What the exercise asks
Restate word for word the section of the entries that opens at the line containing "design ചെയ്ത ഒരു" and closes at the line containing "A qué hora juega", both lines kept, pictures dropped.

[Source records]
--------
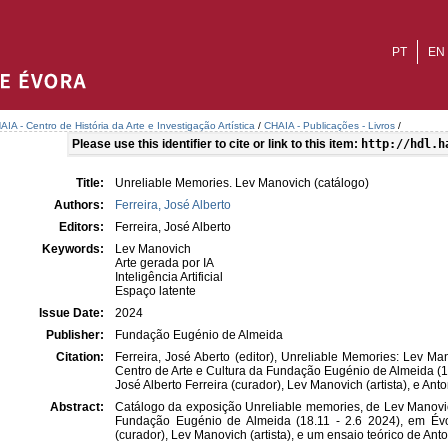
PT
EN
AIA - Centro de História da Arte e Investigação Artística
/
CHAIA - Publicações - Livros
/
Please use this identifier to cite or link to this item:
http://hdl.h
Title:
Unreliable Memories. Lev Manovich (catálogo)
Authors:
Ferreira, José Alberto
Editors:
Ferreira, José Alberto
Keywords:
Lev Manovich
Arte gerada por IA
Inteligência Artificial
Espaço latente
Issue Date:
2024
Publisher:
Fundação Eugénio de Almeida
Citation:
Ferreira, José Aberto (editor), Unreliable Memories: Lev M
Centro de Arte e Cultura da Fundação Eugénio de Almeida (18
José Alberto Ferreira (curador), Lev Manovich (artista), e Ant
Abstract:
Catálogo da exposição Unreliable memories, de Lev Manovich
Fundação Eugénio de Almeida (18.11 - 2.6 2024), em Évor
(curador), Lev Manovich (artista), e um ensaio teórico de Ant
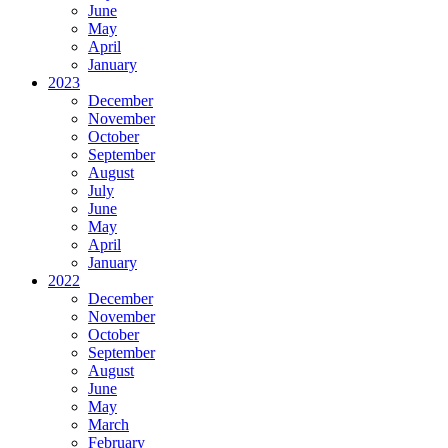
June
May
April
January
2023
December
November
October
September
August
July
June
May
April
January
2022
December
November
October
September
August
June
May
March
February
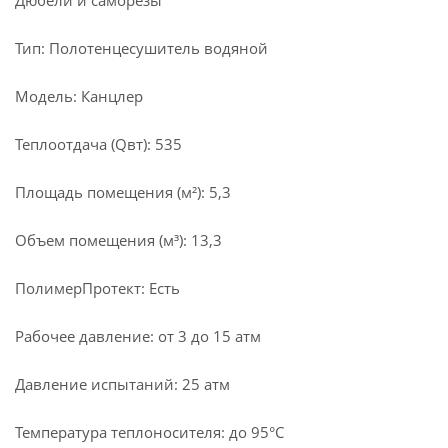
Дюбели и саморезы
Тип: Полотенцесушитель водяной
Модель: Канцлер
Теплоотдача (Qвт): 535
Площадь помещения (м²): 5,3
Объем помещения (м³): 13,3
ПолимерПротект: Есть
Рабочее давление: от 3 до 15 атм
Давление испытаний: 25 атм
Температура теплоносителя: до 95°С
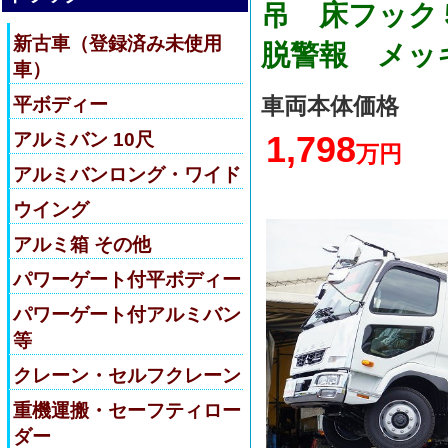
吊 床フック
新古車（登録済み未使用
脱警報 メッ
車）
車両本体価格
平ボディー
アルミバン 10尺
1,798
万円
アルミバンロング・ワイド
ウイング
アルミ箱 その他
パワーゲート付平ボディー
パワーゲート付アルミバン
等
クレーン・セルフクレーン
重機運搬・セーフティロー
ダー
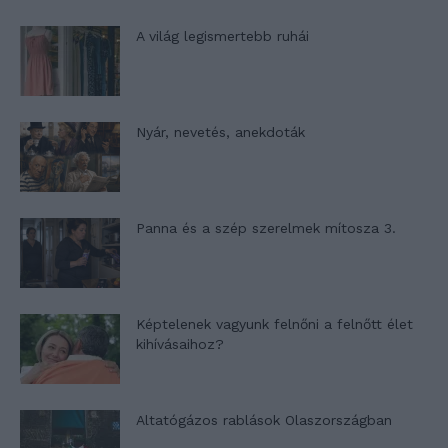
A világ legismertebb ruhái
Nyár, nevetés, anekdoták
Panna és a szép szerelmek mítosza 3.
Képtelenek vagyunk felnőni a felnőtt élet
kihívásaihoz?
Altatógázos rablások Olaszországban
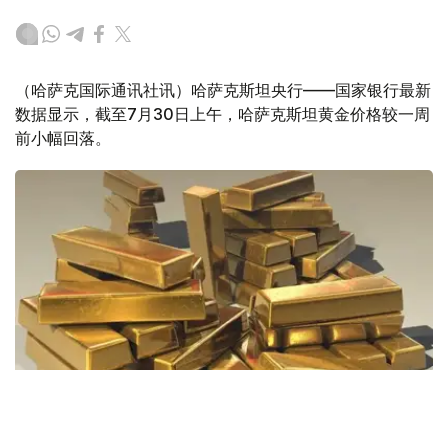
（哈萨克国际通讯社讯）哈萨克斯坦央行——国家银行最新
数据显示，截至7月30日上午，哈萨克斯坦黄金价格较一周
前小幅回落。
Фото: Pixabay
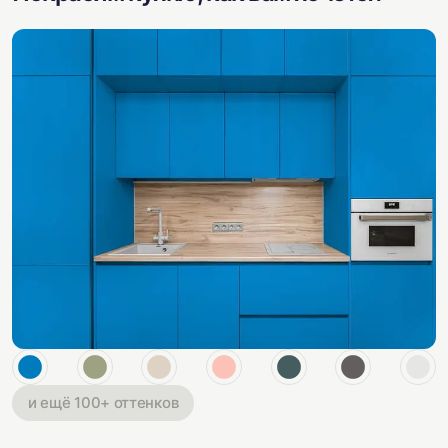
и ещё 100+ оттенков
--------
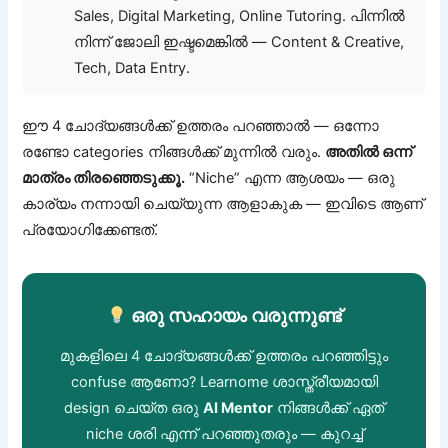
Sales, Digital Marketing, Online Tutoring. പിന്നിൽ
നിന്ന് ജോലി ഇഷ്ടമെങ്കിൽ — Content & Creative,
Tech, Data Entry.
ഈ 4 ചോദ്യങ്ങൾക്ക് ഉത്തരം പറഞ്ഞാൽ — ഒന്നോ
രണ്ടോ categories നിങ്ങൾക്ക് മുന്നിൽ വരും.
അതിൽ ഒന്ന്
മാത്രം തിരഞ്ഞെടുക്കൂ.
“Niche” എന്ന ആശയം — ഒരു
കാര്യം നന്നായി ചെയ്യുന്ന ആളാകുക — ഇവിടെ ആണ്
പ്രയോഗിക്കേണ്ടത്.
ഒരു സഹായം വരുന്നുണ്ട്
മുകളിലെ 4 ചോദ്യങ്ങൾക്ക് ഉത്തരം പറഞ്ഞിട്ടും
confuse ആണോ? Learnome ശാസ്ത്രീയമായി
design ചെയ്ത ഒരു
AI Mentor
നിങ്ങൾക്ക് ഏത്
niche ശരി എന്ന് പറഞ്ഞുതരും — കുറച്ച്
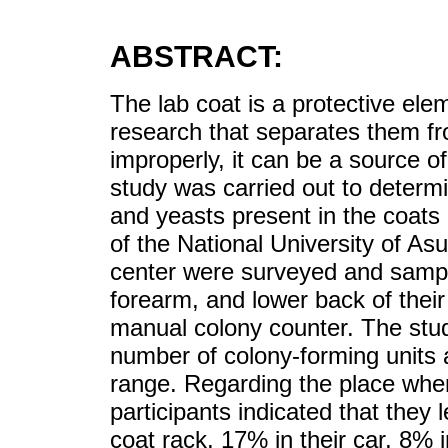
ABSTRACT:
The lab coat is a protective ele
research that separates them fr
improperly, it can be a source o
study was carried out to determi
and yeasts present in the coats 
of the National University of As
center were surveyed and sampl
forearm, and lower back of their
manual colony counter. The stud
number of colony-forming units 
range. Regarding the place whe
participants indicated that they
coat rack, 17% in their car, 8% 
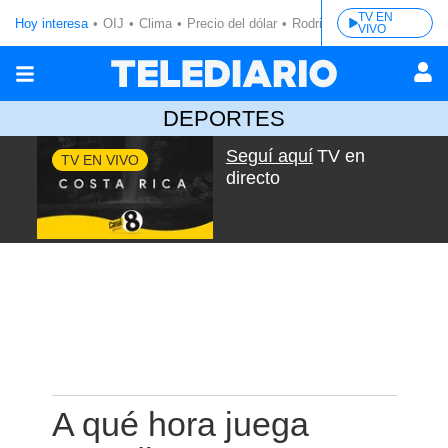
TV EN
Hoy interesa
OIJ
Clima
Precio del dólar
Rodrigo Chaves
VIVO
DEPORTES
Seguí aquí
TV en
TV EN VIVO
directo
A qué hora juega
--------
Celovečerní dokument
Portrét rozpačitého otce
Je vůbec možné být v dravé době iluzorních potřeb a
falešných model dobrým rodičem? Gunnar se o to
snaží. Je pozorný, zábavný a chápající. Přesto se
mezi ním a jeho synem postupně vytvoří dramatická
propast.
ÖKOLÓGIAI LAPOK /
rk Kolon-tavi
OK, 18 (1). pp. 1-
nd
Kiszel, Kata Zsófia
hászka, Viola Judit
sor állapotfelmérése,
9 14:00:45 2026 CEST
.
--------
Exercise output
design ചെയ്ത ഒരു
AI Mentor
നിങ്ങൾക്ക് ഏത്
niche ശരി എന്ന് പറഞ്ഞുതരും — കുറച്ച്
ABSTRACT:
The lab coat is a protective ele
research that separates them fr
improperly, it can be a source o
study was carried out to determi
and yeasts present in the coats 
of the National University of As
center were surveyed and sampl
forearm, and lower back of their
manual colony counter. The stud
number of colony-forming units 
range. Regarding the place whe
participants indicated that they
coat rack, 17% in their car, 8% 
TV EN
Hoy interesa
OIJ
Clima
Precio del dólar
Rodrigo Chaves
VIVO
DEPORTES
Seguí aquí
TV en
TV EN VIVO
directo
A qué hora juega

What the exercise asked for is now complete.